Book Review: ‘Radical Aristocrats – London Busworkers from the 1880s to the 1980s’

Part of the union

‘Radical Aristocrats: London Busworkers from the 1880s to the 1980s’ by Ken Fuller (Lawrence & Wishart.

One of the myths about the Socialist Party, perpetuated mainly by historians sympathetic to the Labour Party or the now-defunct Communist Party, is that we are opposed to trade union activity (see review of Ernie Roberts’s book p21). But the fact is that there are few unions, in the London area at least, whose history would not have to include, if only in a footnote, a reference to the role played by Socialist Party members.

The London bus-workers are a case in point. SPGB members played so prominent a role here that in this fascinating and readable book even a sympathiser of the defunct Communist Party such as Ken Fuller has had to face what for him must have been an unpalatable fact.

In 1913 previously existing unions for busmen and cabdrivers (who were in a similar position through having to hold a licence to do their jobs) amalgamated to found the London and Provincial Union of Licensed Vehicle Workers (LPU). This was a militant union whose constitution allowed the members a large degree of control over policy (officials and organisers were subject to regular election and re-election, and all members had a right to attend the meetings of the union’s Executive Committee). A number of SPGB members were active in this union, including the E. Fairbrother mentioned by Fuller of pages 39 and 40 (he had been a founder member of the SPGB) and George Bellingham, who served on the LPU  executive for a while and was also one of its organisers till it amalgamated with the other unions in 1921 to form the Transport and General Workers Union (Socialist Standard, June 1938).

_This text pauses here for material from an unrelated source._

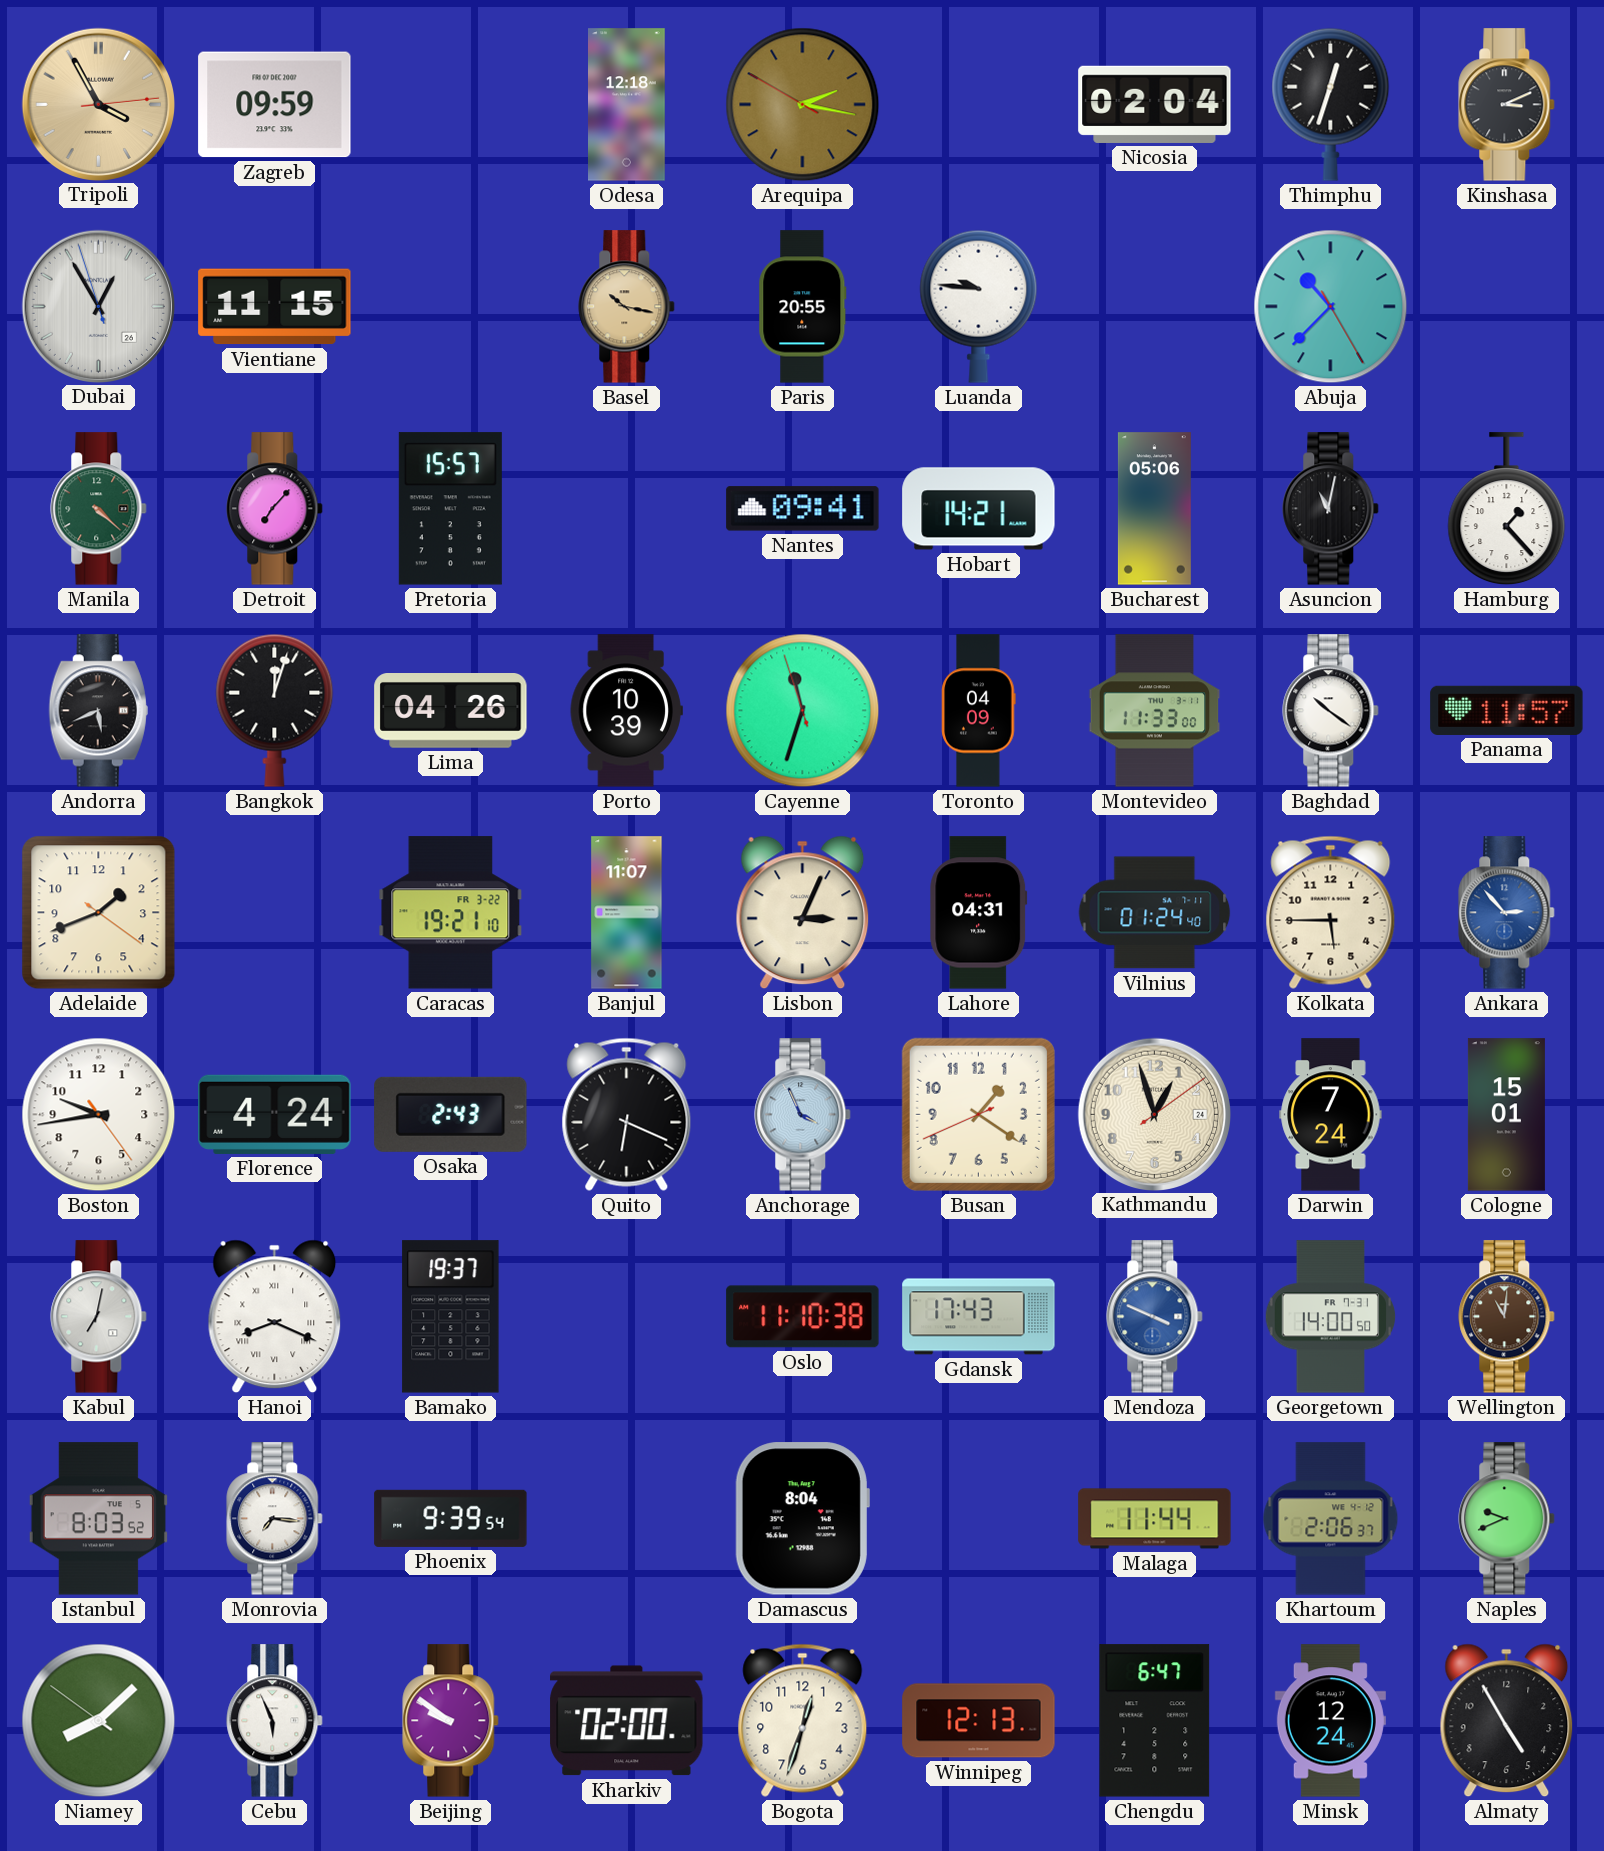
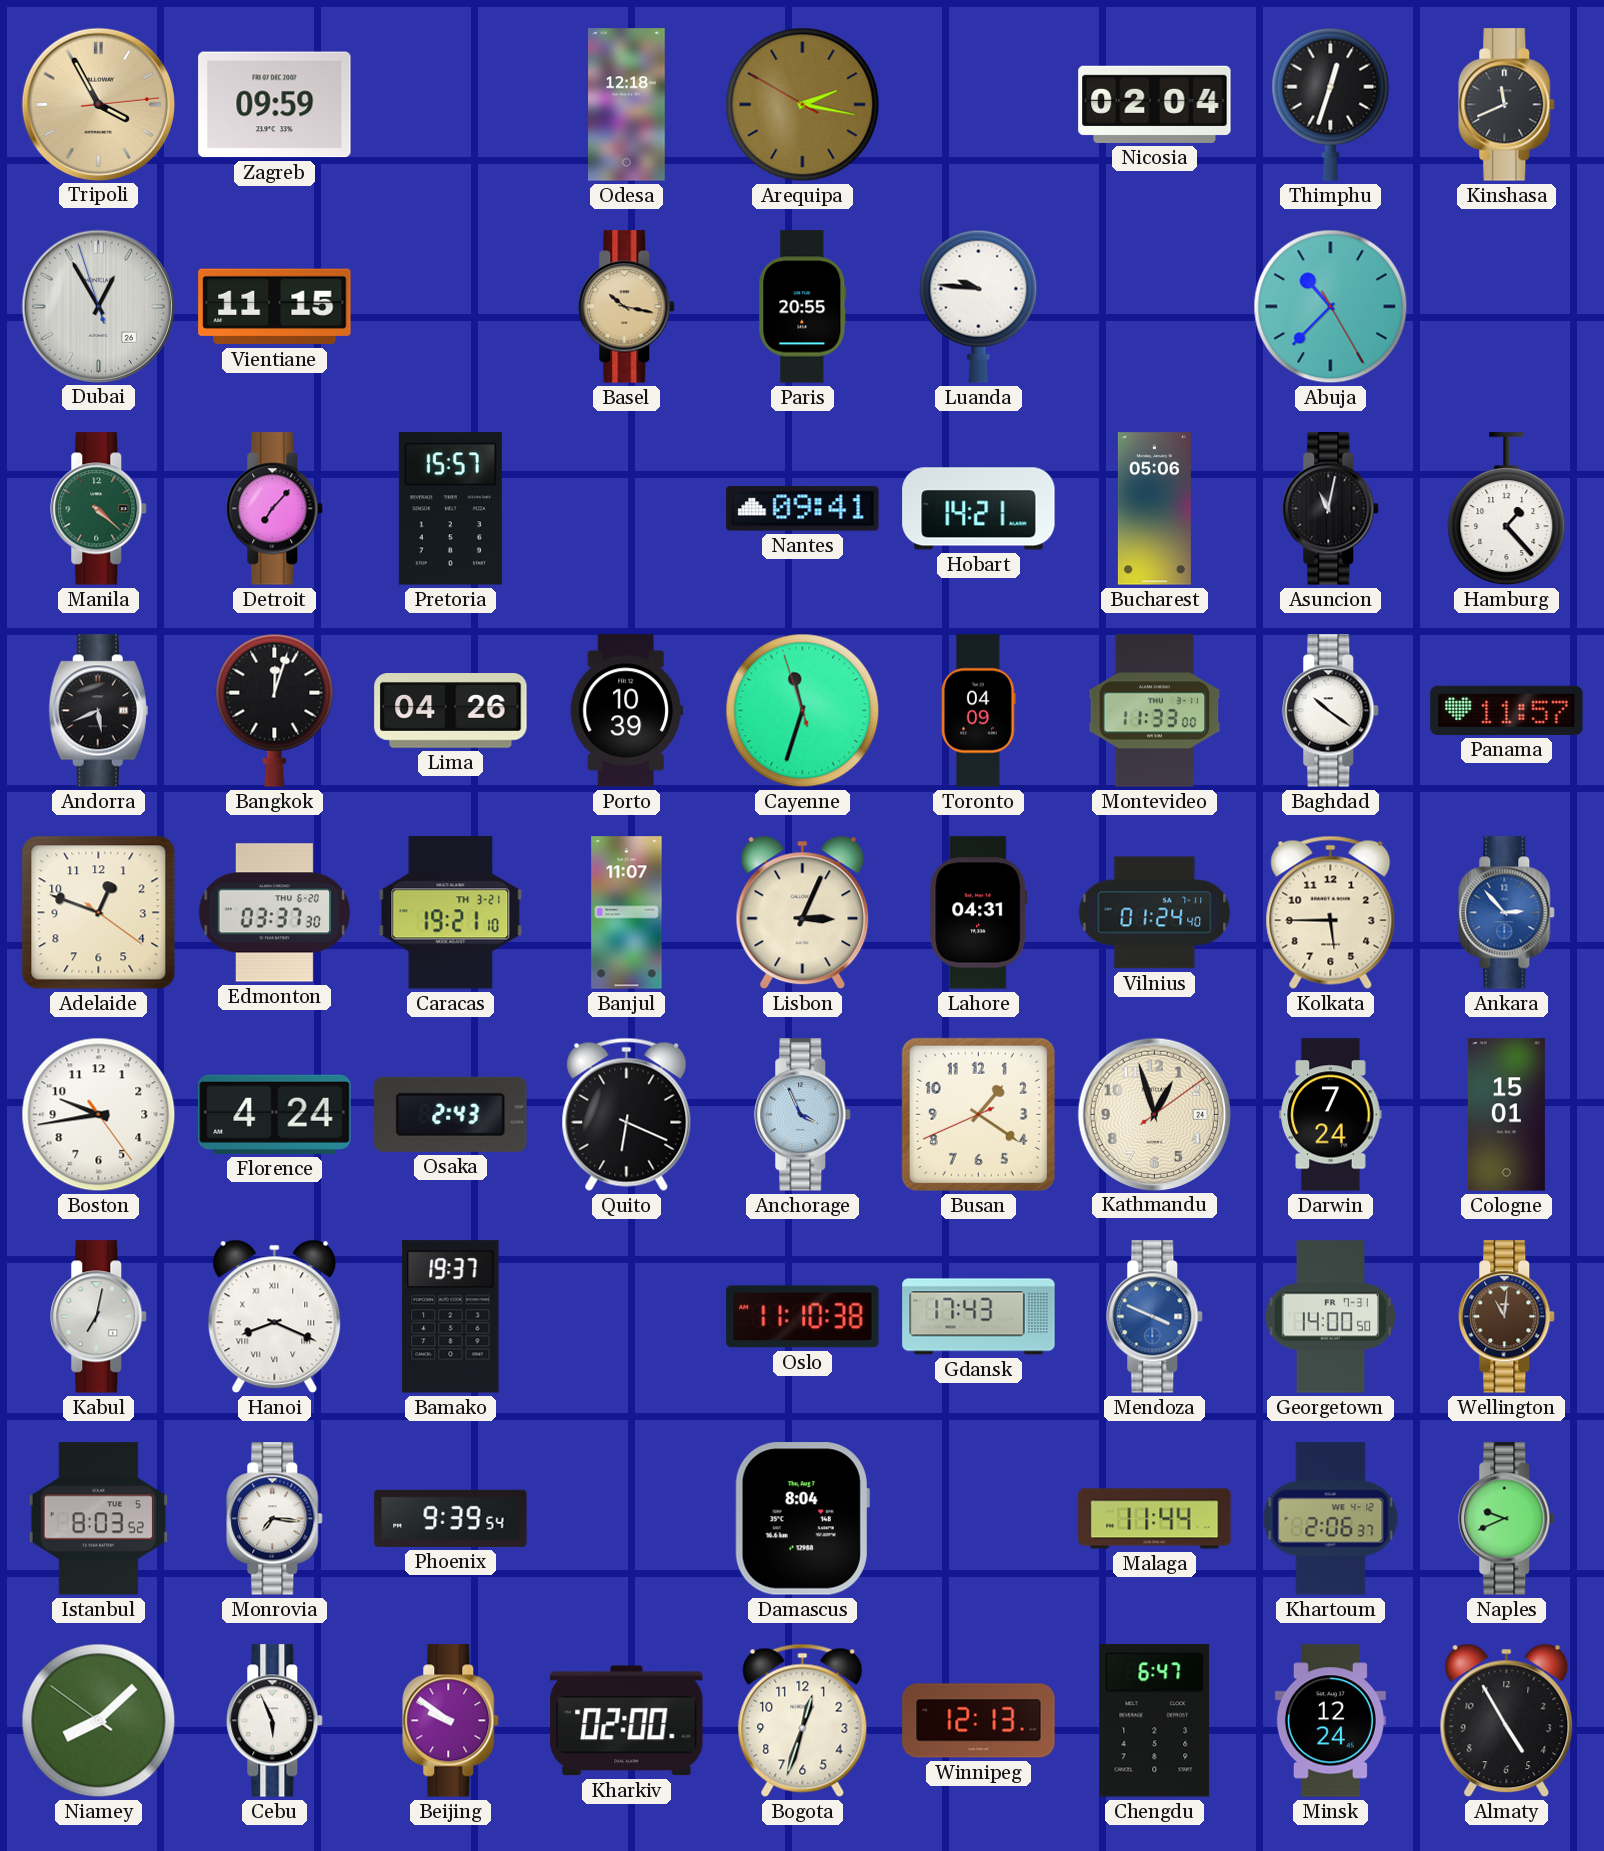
Kinshasa: 3:11 -> 11:41
Adelaide: 1:41 -> 12:48
Edmonton: none -> 03:37
Caracas date: FR 3-22 -> TH 3-21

The London bus-workers, as the title of Fuller’s book indicates, were a relatively privileged group within the working class, enjoying more job security and higher wages than most other workers. The TGWU’s policy was to bring its other members, tram-workers for instance, up to their level, even if this meant not using the bus-workers’ full strength to get the best deal possible for bus-workers.

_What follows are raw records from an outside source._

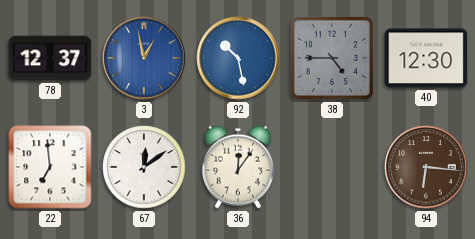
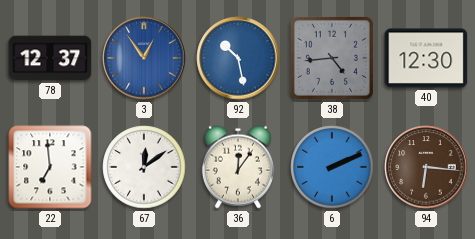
3: 12:58 -> 12:54
38: 4:45 -> 4:44
6: none -> 2:11
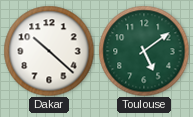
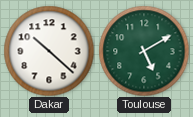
Toulouse: 5:09 -> 5:10
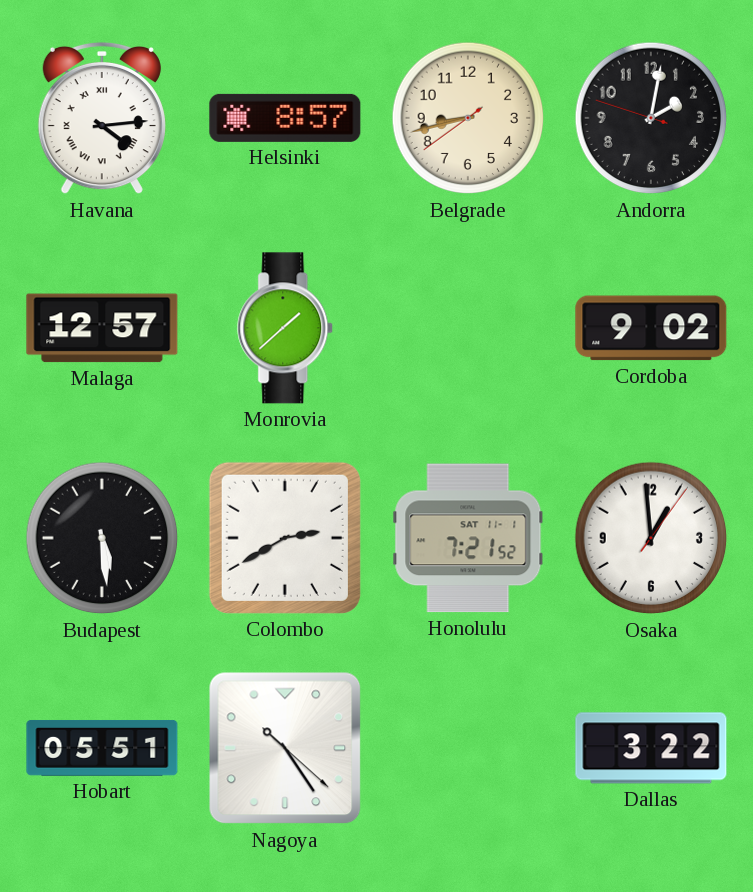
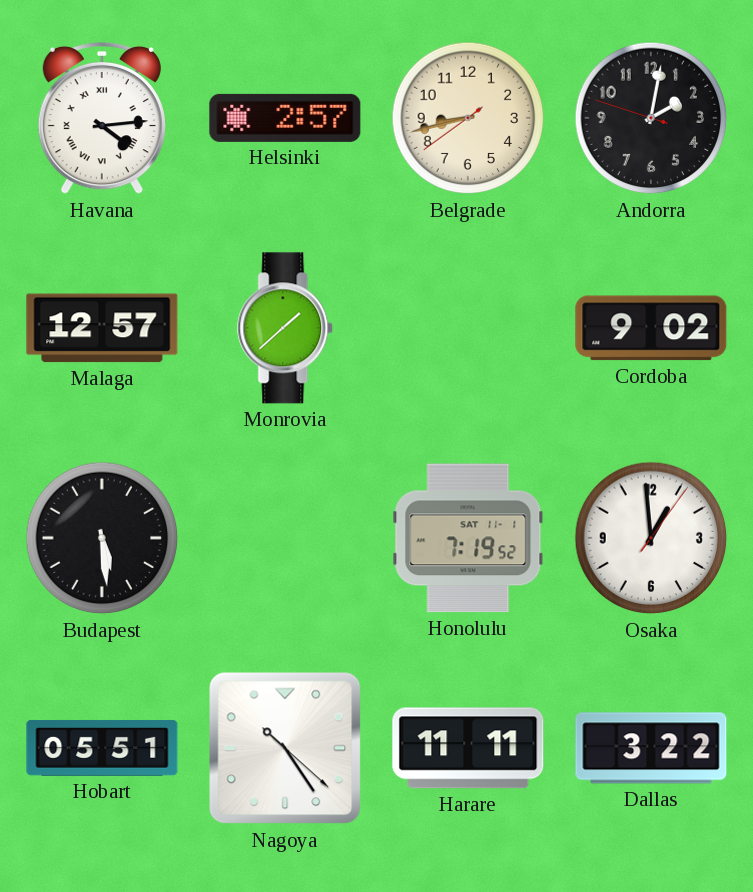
Helsinki: 8:57 -> 2:57
Colombo: 2:40 -> none
Honolulu: 7:21 -> 7:19
Harare: none -> 11:11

Under these circumstances tensions developed between the bus-workers and the TGWU leadership. A Busmen’s Rank and File Movement (RFM) was formed in 1932, mainly on the initiative of Communist Party members (whose anti-“reformist”-union line had been changed by Moscow earlier that year); mainly but not exclusively since the man who was elected chairman was Frank Snelling, described by Fuller as “a member of the anti-Communist Socialist Party of Great Britain”  (p. 111).

Within the TGWU the London busmen had an elected Central Bus Committee. In the 1933 elections the RFM assumed control of this body. Snelling became the chairman, a post he occupied until after the 1937 Coronation bus strike, which was defeated largely due to the strikers being stabbed in the back by the TGWU leader Ernest Bevin.

The result was the demise of the RFM and, in 1938, the formation of a breakaway union, the National Passenger Workers Union, by some of the non-CP members of the old RFM and Central Bus Committee (CP members were under instructions to stay in the TGWU). Snelling became one of the officials of this union which survived until after the war when it was squeezed out by a closed-shop agreement between the TGWU and the London Passenger Transport Board.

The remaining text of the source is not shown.